Ten Best disgraced DJs
randomly compiled by Brian Clarey
Ten Best disgraced DJs
When conservative talk-radio host Rush Limbaugh called 30-year-old Georgetown law student Sandra Fluke a “slut” and a “prostitute” after she dared to suggest her heath insurance should cover birth control, he awoke a sleeping, feminist giant. As of press time, 45 local and national advertisers have dropped their support of his program, though he did offer an apology of sorts three days later. Devastating as it is, it’s not even the worst disgrace of his long career — that would be his 2009 drug arrest, when it came out that he was a junkie who scored Oxycontin from his cleaning lady.
Lonesome AM-radio cowboy Don Imus had to make a gravelly apology of his own in 2007, after calling the Rutgers University Women’s Basketball Team “nappy-headed hos” just after they won the NCAA tournament. He was fired from CBS radio the next day, but he remains alive on the nationally syndicated (and, I might add, publicly owned) airwaves.
Stave Dahl and Gary Meier
It seemed like a good idea at the time: In 1979, Chicago DJs Dahl and Meier planned a “Disco Demolition Night” between games of a White Sox twi-night doubleheader at Comiskey Park promising 98-cent admission for fans who brought disco records to be blown up. The explosion incited fans to riot, light fires in the outfield, tear down the batting cage and literally steal bases. In the aftermath, 39 were arrested.

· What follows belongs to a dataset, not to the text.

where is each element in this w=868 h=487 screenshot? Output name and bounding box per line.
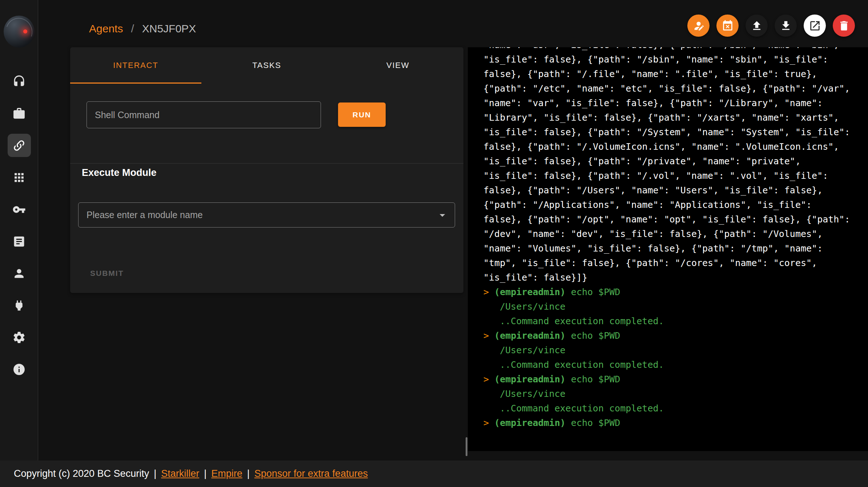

Stern was fined more than $2.5 million by the FCC for things he said on the public airwaves from 1990-2004, before he moved to satellite radio network Sirius. He makes this list not for anything he’s said — though his body of offensive work is formidable — but for the movie version of his autobiography, Private Parts, which may be the worst film I’ve ever seen.
The Regular Guys
Larry Wachs, Eric Von Haessler, “Southside” Steve Rickman and Tim “Action Plan” Andrews make up the team of the “Regular Guys” morning radio show based out of Atlanta, geared towards the Charlie Sheen demographic. In 2004, to protest a crackdown by the FCC brought on by the infamous Super Bowl “wardrobe malfunction,” the Regs recorded a sexually explicit interview with porn star Devinn Lane and vowed to air it — backwards, to avoid fines. Only they “accidentally” played it forwards on the people’s airwaves during a Honda commercial. Wachs and Von Haessler were suspended by Clear Channel for their infraction.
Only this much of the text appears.